### AVAILABLE DATA ###

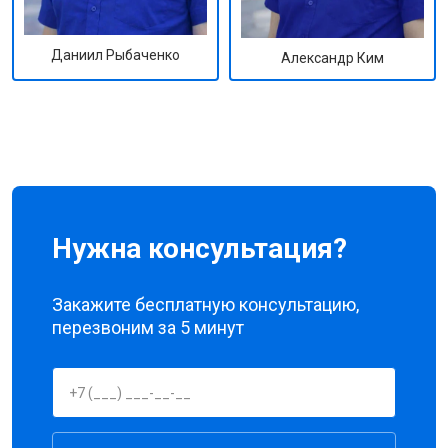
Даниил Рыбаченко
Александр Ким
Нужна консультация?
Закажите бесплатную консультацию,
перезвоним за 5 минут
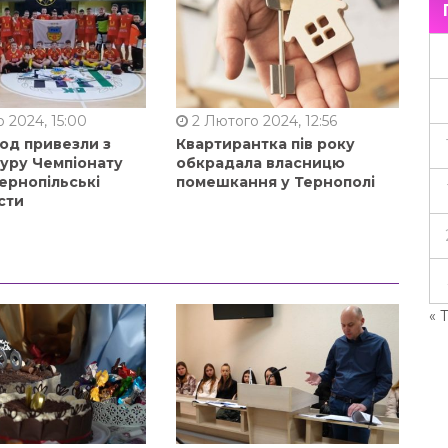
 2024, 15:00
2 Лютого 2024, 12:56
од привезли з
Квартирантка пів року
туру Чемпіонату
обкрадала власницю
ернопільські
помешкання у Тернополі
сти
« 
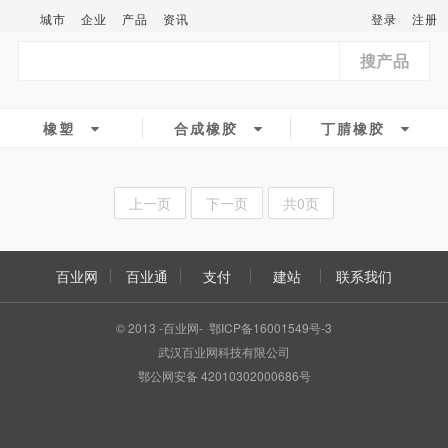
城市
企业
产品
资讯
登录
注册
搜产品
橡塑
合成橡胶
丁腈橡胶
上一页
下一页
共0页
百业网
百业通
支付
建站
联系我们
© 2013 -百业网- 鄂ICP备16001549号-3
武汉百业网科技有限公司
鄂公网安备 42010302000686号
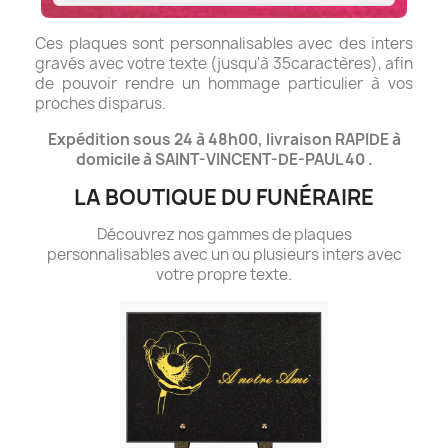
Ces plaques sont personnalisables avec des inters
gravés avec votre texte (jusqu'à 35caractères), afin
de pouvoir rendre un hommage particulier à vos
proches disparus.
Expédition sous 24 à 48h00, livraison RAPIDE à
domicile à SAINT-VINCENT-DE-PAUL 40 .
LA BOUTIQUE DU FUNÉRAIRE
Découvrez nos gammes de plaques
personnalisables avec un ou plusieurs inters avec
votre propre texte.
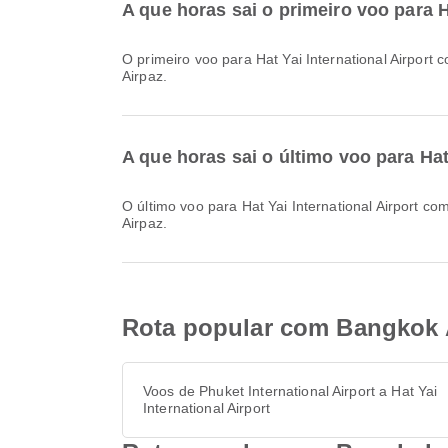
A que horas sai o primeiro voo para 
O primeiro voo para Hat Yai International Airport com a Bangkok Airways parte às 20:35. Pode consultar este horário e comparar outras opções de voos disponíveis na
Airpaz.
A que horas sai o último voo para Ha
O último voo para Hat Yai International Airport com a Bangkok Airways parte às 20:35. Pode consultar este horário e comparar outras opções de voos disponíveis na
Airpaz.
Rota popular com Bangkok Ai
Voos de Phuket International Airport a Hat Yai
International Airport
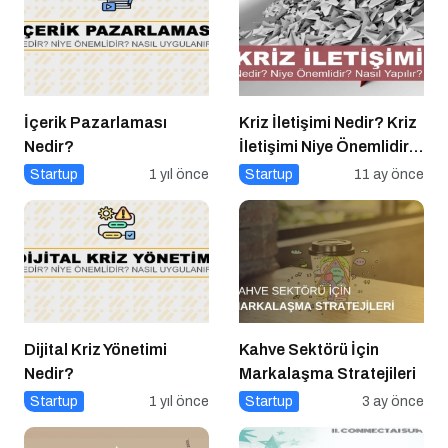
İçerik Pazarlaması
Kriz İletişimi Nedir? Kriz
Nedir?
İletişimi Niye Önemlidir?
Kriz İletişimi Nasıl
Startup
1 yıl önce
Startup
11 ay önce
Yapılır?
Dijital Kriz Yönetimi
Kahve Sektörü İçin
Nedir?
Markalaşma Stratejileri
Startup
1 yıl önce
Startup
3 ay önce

###

_WHAT TO DO_.
What is needed is an exact repeat of the records, with every picture left out.

_COMPLETED EXERCISE_.
Даниил Рыбаченко
Александр Ким
Нужна консультация?
Закажите бесплатную консультацию,
перезвоним за 5 минут
 2024, 15:00
2 Лютого 2024, 12:56
од привезли з
Квартирантка пів року
туру Чемпіонату
обкрадала власницю
ернопільські
помешкання у Тернополі
сти
« 
城市
企业
产品
资讯
登录
注册
搜产品
橡塑
合成橡胶
丁腈橡胶
上一页
下一页
共0页
百业网
百业通
支付
建站
联系我们
© 2013 -百业网- 鄂ICP备16001549号-3
武汉百业网科技有限公司
鄂公网安备 42010302000686号
Ces plaques sont personnalisables avec des inters
gravés avec votre texte (jusqu'à 35caractères), afin
de pouvoir rendre un hommage particulier à vos
proches disparus.
Expédition sous 24 à 48h00, livraison RAPIDE à
domicile à SAINT-VINCENT-DE-PAUL 40 .
LA BOUTIQUE DU FUNÉRAIRE
Découvrez nos gammes de plaques
personnalisables avec un ou plusieurs inters avec
votre propre texte.
A que horas sai o primeiro voo para 
O primeiro voo para Hat Yai International Airport com a Bangkok Airways parte às 20:35. Pode consultar este horário e comparar outras opções de voos disponíveis na
Airpaz.
A que horas sai o último voo para Ha
O último voo para Hat Yai International Airport com a Bangkok Airways parte às 20:35. Pode consultar este horário e comparar outras opções de voos disponíveis na
Airpaz.
Rota popular com Bangkok Ai
Voos de Phuket International Airport a Hat Yai
International Airport
İçerik Pazarlaması
Kriz İletişimi Nedir? Kriz
Nedir?
İletişimi Niye Önemlidir?
Kriz İletişimi Nasıl
Startup
1 yıl önce
Startup
11 ay önce
Yapılır?
Dijital Kriz Yönetimi
Kahve Sektörü İçin
Nedir?
Markalaşma Stratejileri
Startup
1 yıl önce
Startup
3 ay önce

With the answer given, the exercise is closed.